INTERACTIONS Thiazide diuretics may enhance the toxicity of digitalis glycosides by depleting serum-potassium concentrations. They may enhance the neuromuscular blocking action of competitive muscle relaxants, such as tubocurarine. The effects of antihypertensive agents may be enhanced, while postural hypotension may be enhanced by concomitant ingestion of alcohol, barbiturates, or opioids. The potassium-depleting effect of thiazide diuretics may be enhanced by corticosteroids, corticotropin, or carbenoxolone. They are reported to diminish the response to pressor amines, such as noradrenaline, but the clinical significance is uncertain.
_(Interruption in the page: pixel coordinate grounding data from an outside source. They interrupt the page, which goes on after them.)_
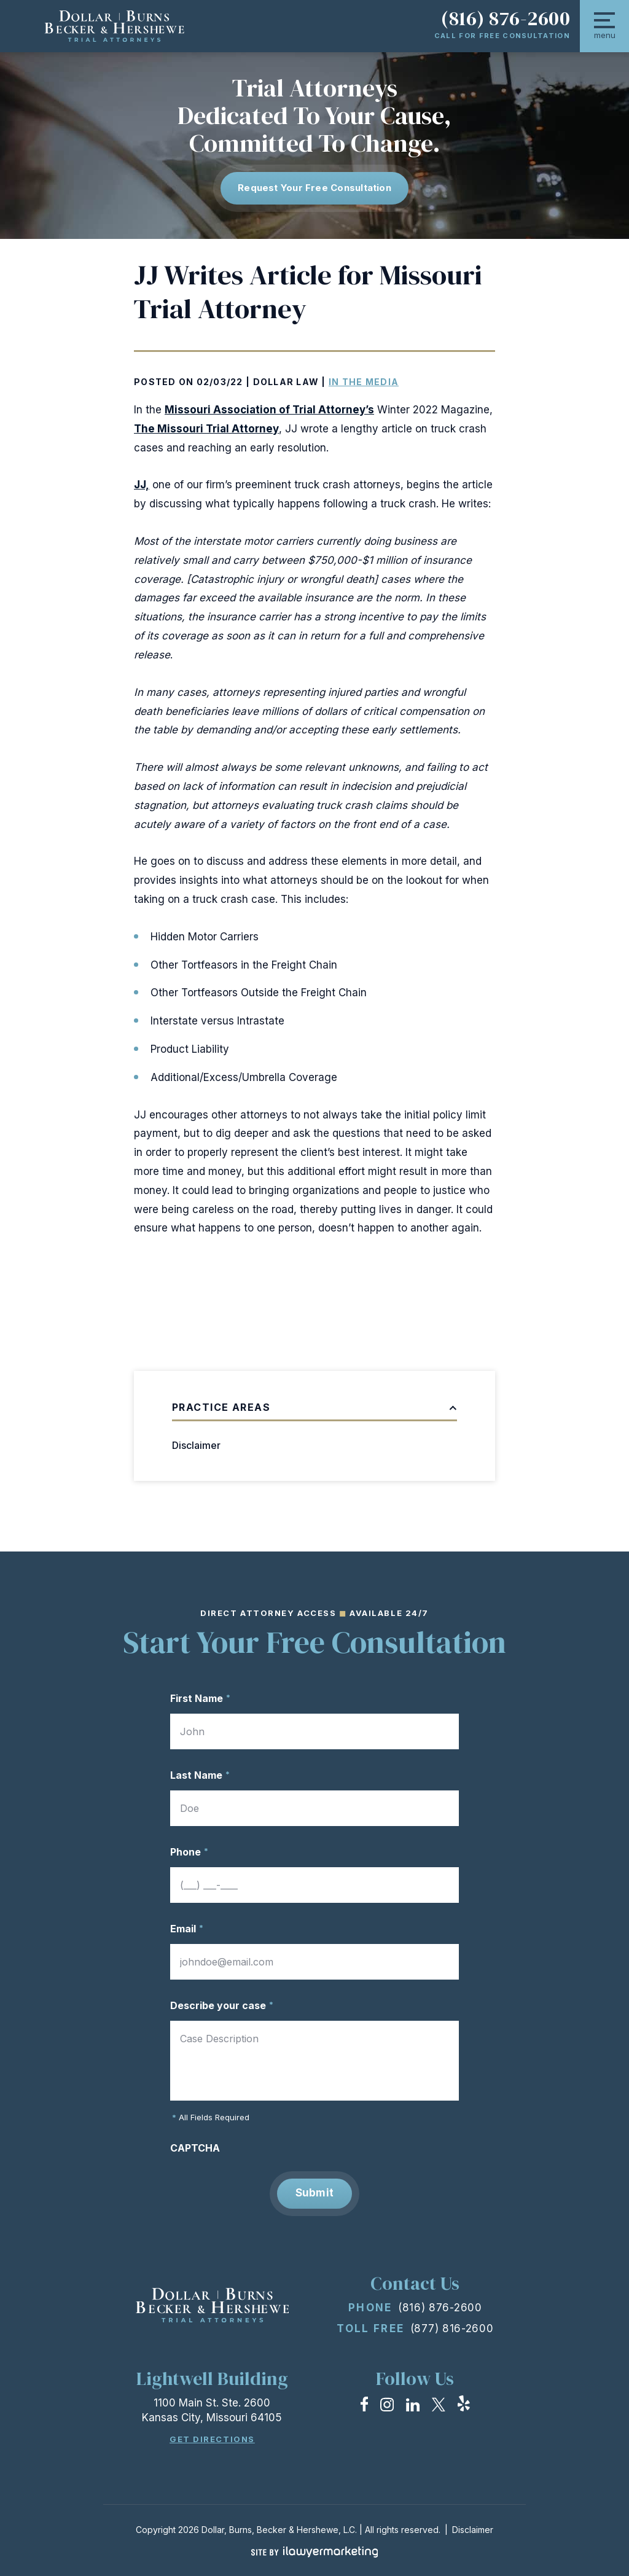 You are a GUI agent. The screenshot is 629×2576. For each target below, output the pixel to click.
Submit (314, 2193)
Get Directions (212, 2439)
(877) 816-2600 (452, 2328)
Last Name (200, 1775)
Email (186, 1928)
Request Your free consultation (314, 187)
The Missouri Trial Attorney (206, 429)
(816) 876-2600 (505, 18)
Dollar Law (286, 382)
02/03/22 (220, 382)
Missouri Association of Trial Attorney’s (269, 410)
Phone (189, 1851)
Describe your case (221, 2005)
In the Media (364, 382)
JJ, (141, 484)
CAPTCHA (195, 2147)
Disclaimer (196, 1445)
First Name (200, 1698) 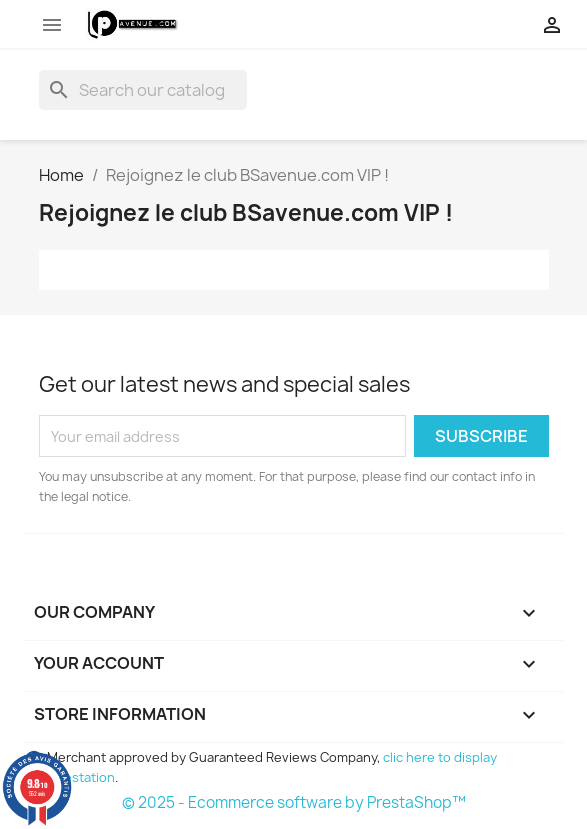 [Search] (143, 90)
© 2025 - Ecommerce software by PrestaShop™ (294, 802) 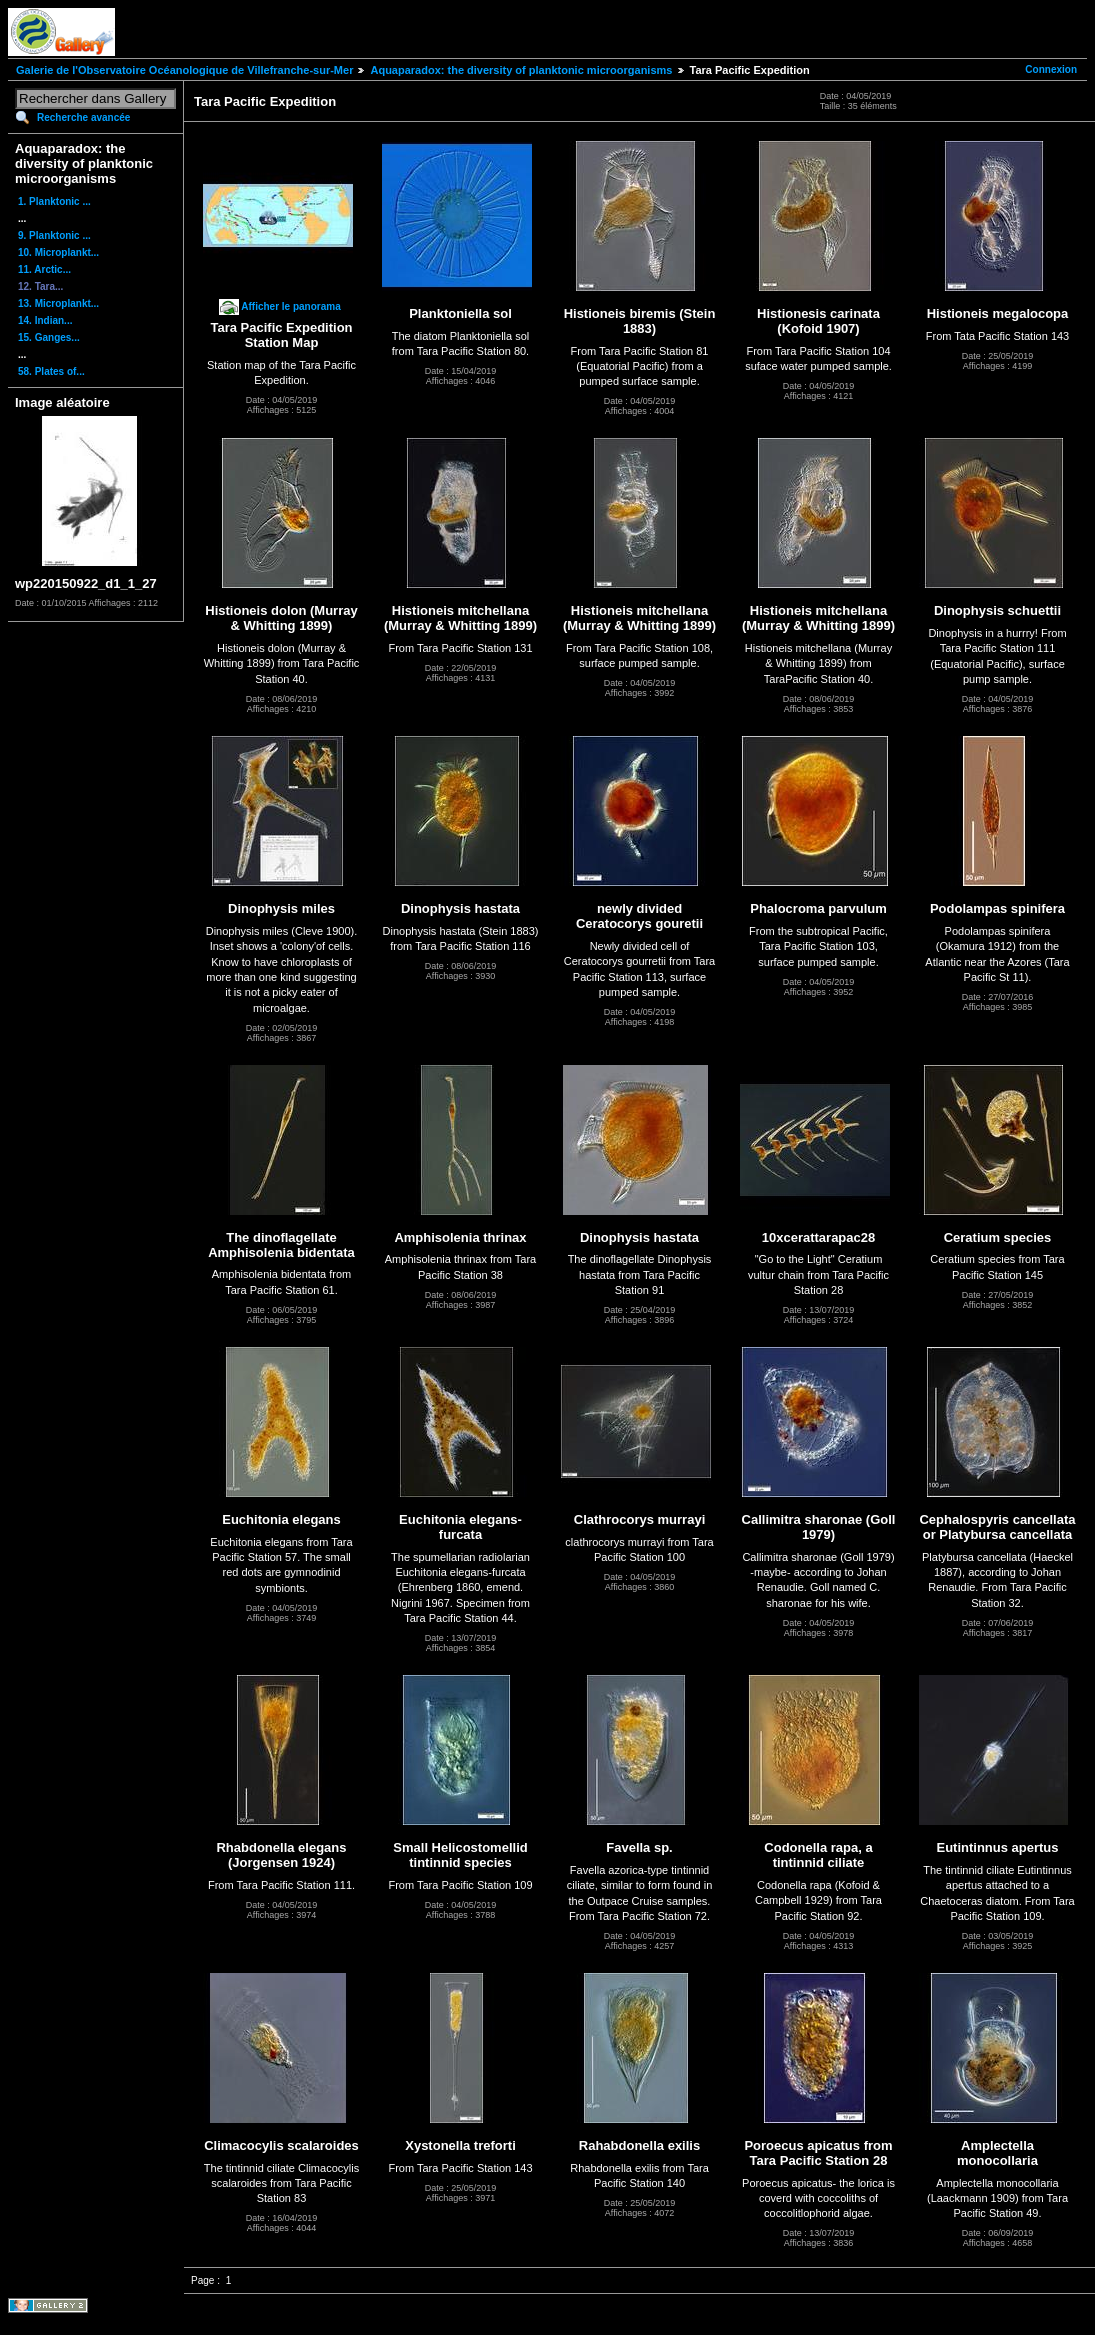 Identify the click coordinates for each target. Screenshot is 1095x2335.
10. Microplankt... (58, 252)
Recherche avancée (83, 117)
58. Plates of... (51, 371)
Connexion (1051, 69)
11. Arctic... (44, 269)
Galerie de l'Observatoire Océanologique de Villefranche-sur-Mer (184, 70)
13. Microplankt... (58, 303)
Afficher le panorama (290, 306)
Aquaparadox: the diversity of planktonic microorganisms (521, 70)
Concomitant administration with lithium is not generally recommended since the association may lead to toxic blood concentrations of lithium.
NSAIDs may interfere with the efficacy of indapamide, and may enhance the risk of renal insufficiency.
The co-administration of Dapamax with other thiazide type diuretics is not recommended. Laboratory Tests Serum potassium should be monitored in patients prone to hypokalaemia and uric acid should be monitored in patients with a history of gout.
KNOWN SYMPTOMS OF OVERDOSAGE AND PARTICULARS OF ITS TREATMENT: Refer to 'side-effects and special precautions'. Treatment: In massive overdosage, treatment should be symptomatic and directed at fluid and electrolyte replacement. In the case of recent ingestion gastric lavage should be carried out.
Further treatment is symptomatic and supportive.